PunCantonese: A Benchmark Corpus for Low-Resource Cantonese Punctuation Restoration from Speech Transcripts
This repository contains the data and source code of the paper accepted at the InterSpeech2023, PunCantonese: A Benchmark Corpus for Low-Resource Cantonese Punctuation Restoration from Speech Transcripts.
The dataset would be available upon request to this email address: yunxiang.li@link.cuhk.edu.hk
We propose a Transformer-based neural network model to evaluate the PunCantonese corpus.

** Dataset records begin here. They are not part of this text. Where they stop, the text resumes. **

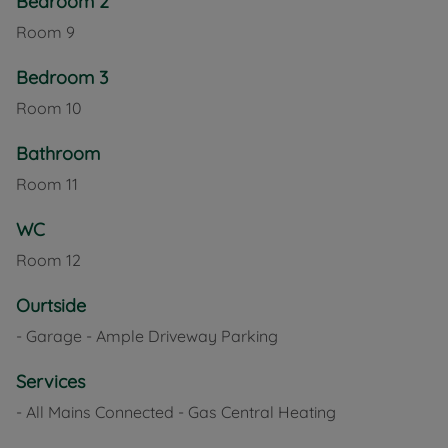
Bedroom 2
Room
9
Bedroom 3
Room
10
Bathroom
Room
11
WC
Room
12
Ourtside
- Garage - Ample Driveway Parking
Services
- All Mains Connected - Gas Central Heating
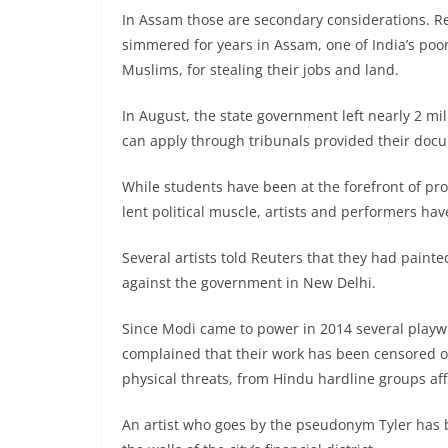
In Assam those are secondary considerations. R
simmered for years in Assam, one of India’s poor
Muslims, for stealing their jobs and land.
In August, the state government left nearly 2 mill
can apply through tribunals provided their docu
While students have been at the forefront of pro
lent political muscle, artists and performers hav
Several artists told Reuters that they had paint
against the government in New Delhi.
Since Modi came to power in 2014 several playw
complained that their work has been censored o
physical threats, from Hindu hardline groups affi
An artist who goes by the pseudonym Tyler has bu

The model exploits pre-trained language models to obtain a good network initialization, a multi-task learning objective to prevent the network from paying too much attention to the largest subset of written-style sentences and a novel Jyutping embedding layer to represent a Cantonese character with its Jyutping sequence which potentially enables the model to incorporate phonetic features that are not explicitly available in Cantonese characters. Then we have one Bi-LSTM and one linear layer for classification.
To train our model with default settings and with both multitask learning and jyutping embedding on, run the following command
python src/train_jyupin_multi.py --cuda=True --pretrained-model=bert-base-multilingual-uncased --freeze-bert=False --lstm-dim=-1 --seed=0 --lr=2e-5 --epoch=15 --use-crf=False --data-path=data --save-path=out --batch-size=32 --sequence-length=128 --loss=focal --multitask=True --jyutping=True
This project is based on modifications made to the original code from Punctuation Restoration using Transformer Models. Special thanks to the authors from this work for providing the excellent code base.
This repository is under the Apache License 2.0.